ぴいぷる

【キム・テヒ】かわいらしい30歳、混浴に挑戦も「恥ずかしかった」

2010.05.11


キム・テヒ【拡大】

 混浴の温泉とは知らずに、男湯と女湯に別れて入ったカップルが脱衣所を出たら、鉢合わせ。シャイな2人は浴衣を着て、足湯で寄り添う…。

 TBS系で放送中の韓国スパイアクションドラマ「アイリス」(水曜午後9時)の1シーン。朝鮮半島の南北分断を背景にしたシリアスなストーリーの中、スパイ同士の恋は胸をときめかせる。

 イ・ビョンホン演じる国家安全局(NSS)の精鋭・ヒョンジュンの恋人・スンヒが彼女の役。2人の秋田旅行の現地ロケは昨年3月、約3週間にわたり撮影された。

 イ・ビョンホンはプライベートでも混浴に挑戦したというが、彼女が選んだのは残念ながら(?)、女湯だった。

 「それでも恥ずかしかったですよ。韓国には露天風呂なんて少ないから。だけど、ちゃんと仕切りがあって、安心して入れました。隣の男湯から、日本人の運転手の方が大声で歌うのが聞こえて楽しかったです。日本の温泉は韓国と違って趣がありますね。肌もきれいになって、心身ともにくつろげました」

 スンヒは、テロリストの行動を予測し、テロを事前に防ぐNSS最高のプロファイラー。劇中では本格的なアクションにも挑戦した。入浴をのぞき見する不届きなスパイも退散しそうな迫力だ。

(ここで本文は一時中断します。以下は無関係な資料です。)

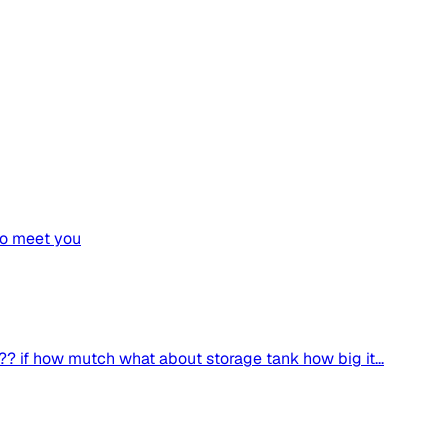
 to meet you
?? if how mutch what about storage tank how big it...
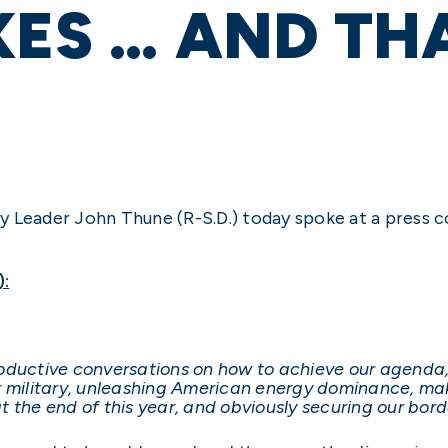
XES … AND TH
y Leader John Thune (R-S.D.) today spoke at a press 
):
roductive conversations on how to achieve our agenda
 military, unleashing American energy dominance, making
 the end of this year, and obviously securing our bord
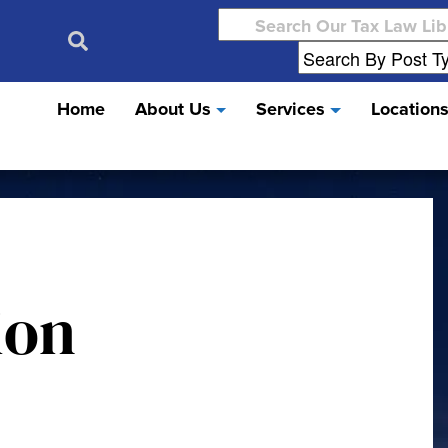
Search
for:
Home
About Us
Services
Location
ion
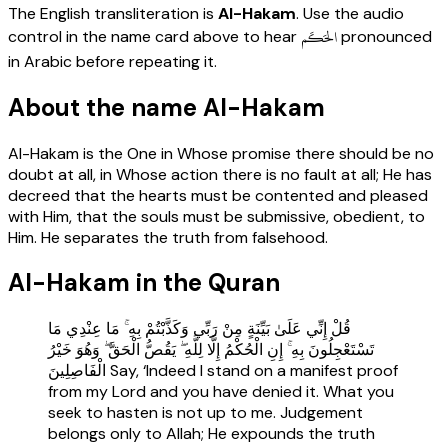
The English transliteration is
Al-Hakam
. Use the audio
الحَكَم
control in the name card above to hear
pronounced
in Arabic before repeating it.
About the name Al-Hakam
Al-Hakam is the One in Whose promise there should be no
doubt at all, in Whose action there is no fault at all; He has
decreed that the hearts must be contented and pleased
with Him, that the souls must be submissive, obedient, to
Him. He separates the truth from falsehood.
Al-Hakam in the Quran
قُلْ إِنِّي عَلَىٰ بَيِّنَةٍ مِنْ رَبِّي وَكَذَّبْتُمْ بِهِ ۚ مَا عِنْدِي مَا
تَسْتَعْجِلُونَ بِهِ ۚ إِنِ الْحُكْمُ إِلَّا لِلَّهِ ۖ يَقُصُّ الْحَقَّ ۖ وَهُوَ خَيْرُ
الْفَاصِلِينَ Say, ‘Indeed I stand on a manifest proof
from my Lord and you have denied it. What you
seek to hasten is not up to me. Judgement
belongs only to Allah; He expounds the truth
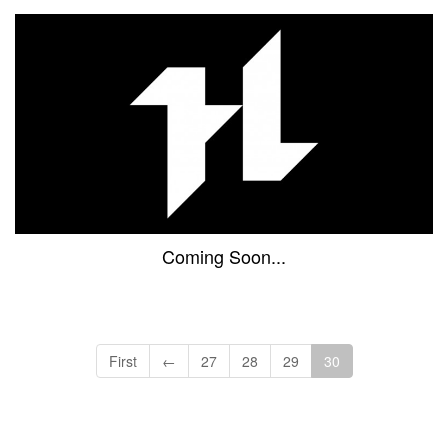
Coming Soon...
First
←
27
28
29
30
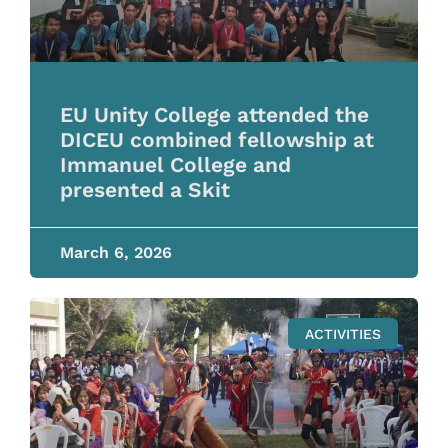
EU Unity College attended the
DICEU combined fellowship at
Immanuel College and
presented a Skit
March 6, 2026
ACTIVITIES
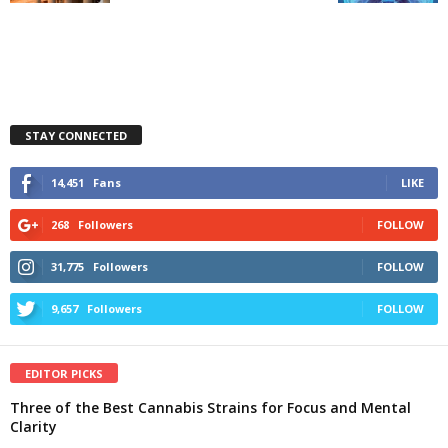
STAY CONNECTED
14,451
Fans
LIKE
268
Followers
FOLLOW
31,775
Followers
FOLLOW
9,657
Followers
FOLLOW
EDITOR PICKS
Three of the Best Cannabis Strains for Focus and Mental
Clarity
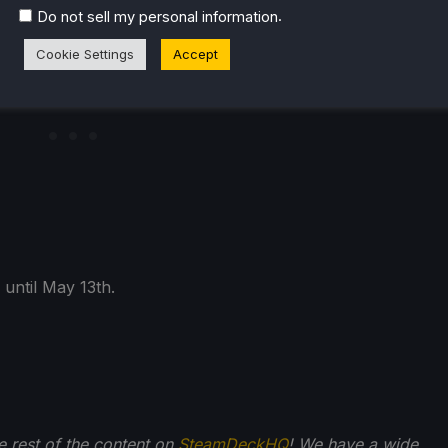
.
Do not sell my personal information
Cookie Settings
Accept
 until May 13th.
he rest of the content on
SteamDeckHQ
! We have a wide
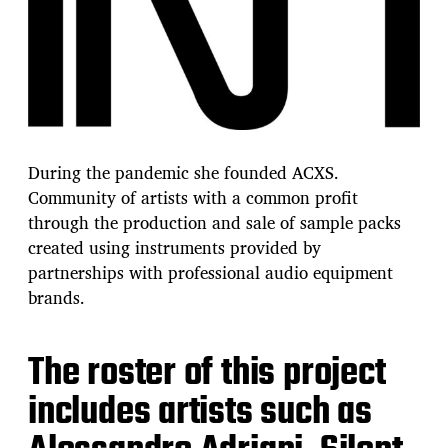
During the pandemic she founded ACXS.
Community of artists with a common profit
through the production and sale of sample packs
created using instruments provided by
partnerships with professional audio equipment
brands.
The roster of this project
includes artists such as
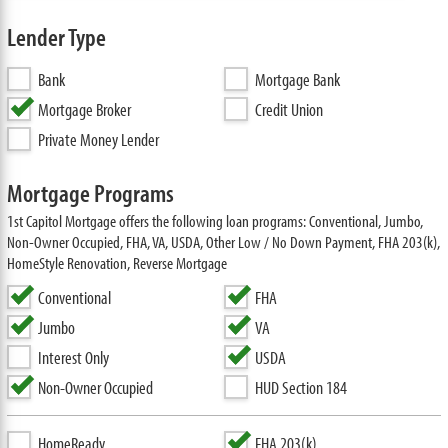
Lender Type
Bank
Mortgage Bank
Mortgage Broker
Credit Union
Private Money Lender
Mortgage Programs
1st Capitol Mortgage offers the following loan programs: Conventional, Jumbo,
Non-Owner Occupied, FHA, VA, USDA, Other Low / No Down Payment, FHA 203(k),
HomeStyle Renovation, Reverse Mortgage
Conventional
FHA
Jumbo
VA
Interest Only
USDA
Non-Owner Occupied
HUD Section 184
HomeReady
FHA 203(k)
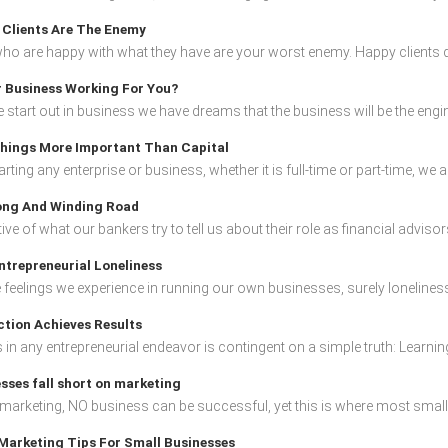
Clients Are The Enemy
who are happy with what they have are your worst enemy. Happy clients d
r Business Working For You?
start out in business we have dreams that the business will be the engine
hings More Important Than Capital
ting any enterprise or business, whether it is full-time or part-time, we al
ng And Winding Road
ive of what our bankers try to tell us about their role as financial advisors
ntrepreneurial Loneliness
he feelings we experience in running our own businesses, surely loneliness
tion Achieves Results
in any entrepreneurial endeavor is contingent on a simple truth: Learnin
sses fall short on marketing
marketing, NO business can be successful, yet this is where most small b
Marketing Tips For Small Businesses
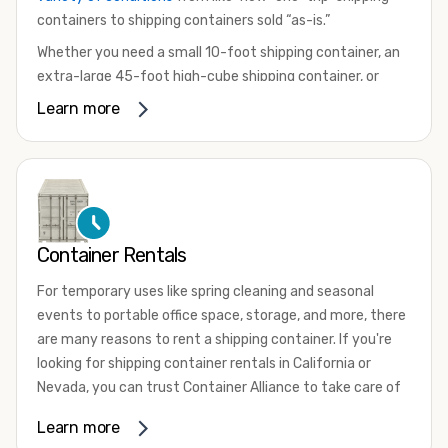
containers to shipping containers sold “as-is.”
Whether you need a small 10-foot shipping container, an
extra-large 45-foot high-cube shipping container, or
something in between, we have the perfect product to
Learn more
meet your needs. We also offer refrigerated shipping
containers for sale, refurbished shipping containers, wind
and watertight containers, and cargo-worthy containers
that are certified for shipping.
There are many reasons to purchase a shipping container,
Container Rentals
including on-site storage, portable offices, international
shipping, and more. No matter what you intend to do with
For temporary uses like spring cleaning and seasonal
your shipping container, we’re confident we can find you
events to portable office space, storage, and more, there
the container you need at the price point you’re looking
are many reasons to rent a shipping container. If you're
for.
looking for shipping container rentals in California or
Contact our shipping container experts to discuss your
Nevada, you can trust Container Alliance to take care of
needs and learn more about the options we have
all your needs. We offer shipping containers in a wide
Learn more
available. We’re also happy to help you with container
variety of sizes
and conditions for lease and for rent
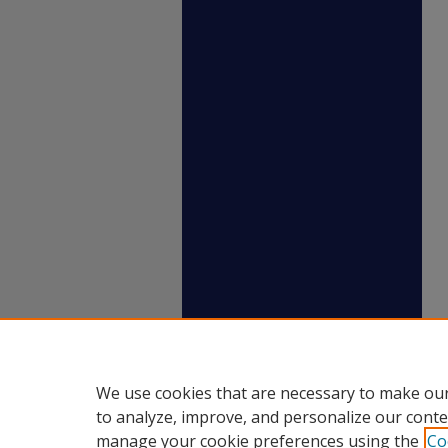
We use cookies that are necessary to make our
to analyze, improve, and personalize our conte
manage your cookie preferences using the
Co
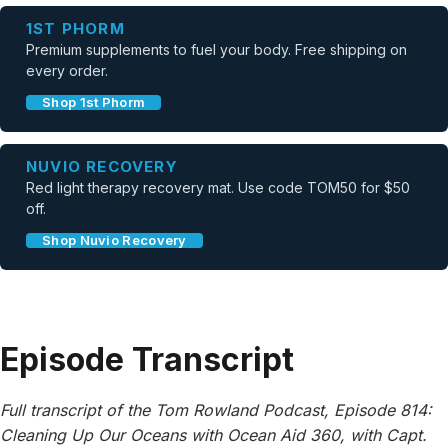
1ST PHORM
Premium supplements to fuel your body. Free shipping on
every order.
Shop 1st Phorm
NUVIO RECOVERY
Red light therapy recovery mat. Use code TOM50 for $50
off.
Shop Nuvio Recovery
Episode Transcript
Full transcript of the Tom Rowland Podcast, Episode 814:
Cleaning Up Our Oceans with Ocean Aid 360, with Capt.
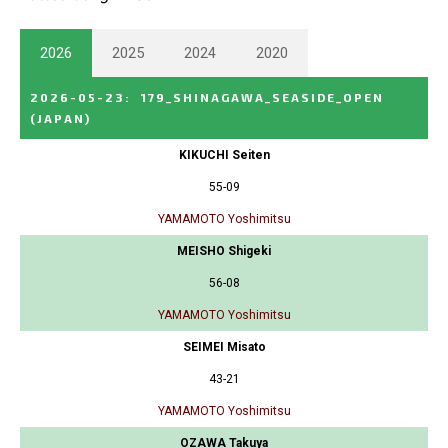
2026
2025
2024
2020
2026-05-23
:
179_SHINAGAWA_SEASIDE_OPEN
(JAPAN)
KIKUCHI Seiten
55-09
YAMAMOTO Yoshimitsu
MEISHO Shigeki
56-08
YAMAMOTO Yoshimitsu
SEIMEI Misato
43-21
YAMAMOTO Yoshimitsu
OZAWA Takuya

 「内面も外見も強い女性で、たいていの男性は制圧できるぐらいの体力の持ち主という設定。そう見えるように演じなければならないから、プレッシャーはありました」

 韓国の最高学府・ソウル大出身の才媛。大学では衣類学を学んだ。

 「子供のころから絵を描いたり、何かを作ったりするのが好きで、クリエーティブな仕事に就きたいと思っていました。だけど、入学してみると、この分野で成功するのには才能が必要と実感した。そんなとき、街でスカウトされてモデルの仕事を始めました。衣類とつながりがあるかもと興味を持ち、気軽に足を踏み入れたんです」

 それが、いつしか女優の道へ。「幼いころから夢見ていた仕事ではなく、幻想がそれほどない分、続けていくうちに面白さを感じるようになりました」と語る。

 日本文化への興味も強く、仕事や旅行で20回も来日しているという。

 「最近では、村上春樹さんの『海辺のカフカ』が面白かった。映画では、大学時代に見た中山美穂さんの『Love Letter』が大好きです。あんな美しい映像で、純粋な恋愛を描く作品を韓国で作るなら、ぜひ出演したい。日本人の俳優さんでは木村拓哉さんと共演したいですね」

 ところで、韓国の男優たちに日本のオバサマはもちろん、若い女性まで熱狂している。日本男児としては複雑な気分なのだが…。

 「私は日本の男性とお付き合いした経験がないからわからないけど、日本の女性が韓国の俳優に憧れるのは、演じるキャラクターがかっこよく、ロマンチックだからだと思う。現実は決してあんな風ではないですよ」

 なんて優しい心遣い。しかも、かわいらしい外見。とても30歳とは思えない。日本の同年代の女性はそろそろ結婚に焦るころだが。

 「同い年の友人もほとんど結婚していません。結婚は遠い未来に感じます。もともと私はゆったりとした性格。女優になるのも遅かったですし。35歳を超えたら意識するかもしれませんね」

 では、理想の男性は?

 「条件は4つ。ルックス、かしこさ、ユーモアセンス、やさしさ」。そして、いたずらっぽく笑いながら、「でも、一緒にいて楽しくて、笑えて、面白い人がいいかな」。

 やはり、並の男では攻略は難しそうだ。

(ペン・宇野貴文 カメラ・緑川真実)

プロフィール キム・テヒ 1980年3月29日生まれ、30歳。蔚山広域市出身。2002年に女優デビューし、ドラマ「天国の階段」のユリ役で大ブレーク。ドラマ「ラブストーリーインハーバード」「九尾狐外伝」、映画「中天」「けんか」など出演作多数。 「アイリス」は制作費15億円。昨年、韓国KBSで放送され、瞬間最高視聴率52%を記録。秋田県仙北市の鶴の湯温泉、妙乃湯温泉、田沢湖・たつこ像などのロケ地には、日韓の観光客が多数訪れている。TBSでは黒木メイサが日本語の吹き替えを務め、イ・ビョンホン役は藤原竜也が担当。7月2日には、「ノーカット完全版」のBOXIのDVD(ポニーキャニオン、19950円)が発売される。